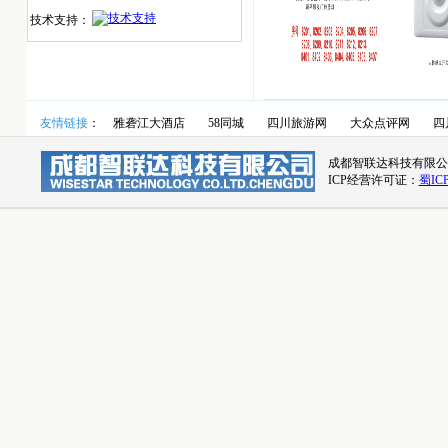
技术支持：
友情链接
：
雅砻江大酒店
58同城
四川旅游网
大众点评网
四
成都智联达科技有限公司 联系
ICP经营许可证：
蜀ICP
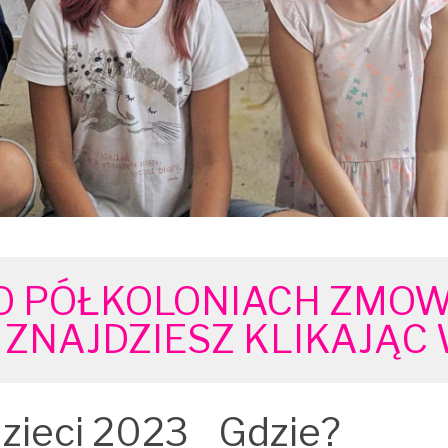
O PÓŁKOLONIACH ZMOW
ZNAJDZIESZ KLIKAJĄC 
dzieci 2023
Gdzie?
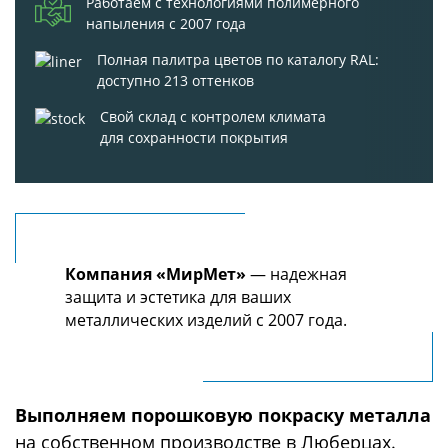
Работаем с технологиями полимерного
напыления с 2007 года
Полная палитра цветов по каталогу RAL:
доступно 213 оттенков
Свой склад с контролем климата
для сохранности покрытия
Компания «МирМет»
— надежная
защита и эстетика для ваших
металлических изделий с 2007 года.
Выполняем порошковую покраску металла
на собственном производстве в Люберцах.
┄┄┄┄┄┄┄┄┄┄
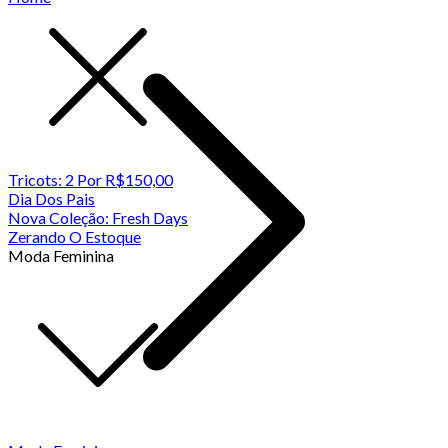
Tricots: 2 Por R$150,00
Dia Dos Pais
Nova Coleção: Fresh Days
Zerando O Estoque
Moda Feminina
┄┄┄┄┄┄┄┄┄┄
• _WORK ORDER_
Search the listing for the word "года". Copy every line in which it occurs.

• _THE COMPLETED TASK_
напыления с 2007 года
металлических изделий с 2007 года.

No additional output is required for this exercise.